Of all the fighters forced to walk the testosterone replacement therapy tightrope during the last several years, Dan Henderson always managed to pull it off with the greatest of ease.
While we vilified Vitor Belfort, snickered at Chael Sonnen and scoffed at Todd Duffee, Hendo largely got a pass. He was arguably just as culpable as the rest—all boxed into the paradoxical corner of claiming they needed TRT to compete while simultaneously denying it had anything to do with their success in the cage—but mostly we let him slide.
Maybe because MMA’s testosterone debate didn’t really reach its fever pitch until he was into his 40s, we cut Henderson some slack. Maybe because he never tested positive for anything and because he always came off as more open and honest about TRT than some other people we could mention, we were more inclined to believe his explanations.
Or maybe we just liked the guy.
Maybe we all admired his legendary career, lackadaisical cowboy attitude and swing-for-the-fences style and didn’t want to corrupt them with allegations of cheating.
Whatever the reason, it’s probably lucky for all involved that it’s Henderson who is getting a one-night-only extension on TRT when he fights Mauricio Rua on Sunday at UFC Fight Night 38.
If it were anybody else, people would be making a bigger deal of it.
In the 21 days since the Nevada Athletic Commission abruptly banned the controversial treatment, ramifications have been swift and sweeping. The UFC quickly followed the NAC’s lead, as did regulators who will oversee this weekend’s event in Natal, Brazil.
Belfort lost his planned middleweight title shot, Sonnen has hinted at retirement, and Henderson says he’s taking a wait-and-see approach on his own future.

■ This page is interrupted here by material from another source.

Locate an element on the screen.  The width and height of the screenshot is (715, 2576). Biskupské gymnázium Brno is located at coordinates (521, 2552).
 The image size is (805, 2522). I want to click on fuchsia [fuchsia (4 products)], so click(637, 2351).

"I'm pretty much going to get this fight handled and then worry about the changes later," he told Fox Sports' Damon Martin. "That's my mindset and I don't need to make any decisions now. I'm going to have to do some research and see what's out there."
Because he'd already been approved for a TRT exemption for this fight by the time the NAC's decision came down, Hendo was granted a temporary stay. We’re left to assume it was deemed unsafe or impossible for him to transition off the stuff and still make the date. He’ll be allowed to use TRT this one last time, but at the conclusion of the bout, it will no longer be allowed in the Octagon.
Fans and media types seem mostly OK with Hendo getting some leeway, though it remains the kind of thing you don’t want to think about too long, lest you start to confront some heavy philosophical questions about the legitimacy of competition, the seemingly arbitrary nature of rules and the differences in how we treat people.
You can imagine, for example, the public furor if it had been Belfort who was granted an extra month to ingest synthetic testosterone, instead of Henderson. You can imagine the stories we’d write if it was Sonnen who said he was going to “worry about the changes later.”
Assuming he’s been properly vetted, tested and cleared, we’ll be asked to take Hendo's performance at face value against Rua. Then, on Monday, the thing we watched on Sunday will be outlawed. From here to eternity, it will be punishable by fine and suspension, as well as possible forfeiture of wins, bonus money and all the other good things that can result from having a supercharged performance in the Octagon.
You have to admit, it puts this fight on pretty strange footing. If, after three-plus years of debate, we’ve decided to mentally hang an asterisk on the accomplishments of guys like Belfort and Sonnen during the TRT era, we have to do that for Henderson, too.
That includes this fight, as well as his classic first bout against Rua.
Testosterone therapy had not yet become a full-fledged scandal in November 2011, when Hendo and "Shogun" met at UFC 139 in what was arguably the greatest fight in the company’s history.
At the time, it had been a bit more than a year since we learned Sonnen popped positive for elevated testosterone levels at UFC 117 and just shy of five months since Nate Marquardt added the initials TRT to the popular lexicon. That July, Henderson had admitted to ESPN.com's Brett Okamoto that he was the first athlete ever to receive a therapeutic use exemption for testosterone in Nevada, but many of us were still trying to wrap our minds around what it all meant.
Much has changed since that night, when Hendo won a unanimous decision over Shogun after a five-round donnybrook that went straight from pay-per-view to the history books.
MMA's most powerful policymakers have collectively decided that TRT is not worth the headache. As part of its February decision, the NAC acknowledged it can’t properly police testosterone usage and therefore believes it constitutes too big an opportunity for maleficence. UFC president Dana White has cheered the move, saying he “couldn’t wait for that garbage to go away,” via MMAFighting.com's Ariel Helwani.
Now we’ve all got just one more night to wait.
At least when this fight is over, we can get on with the business of MMA without asterisks.
And maybe we can stop playing favorites, too.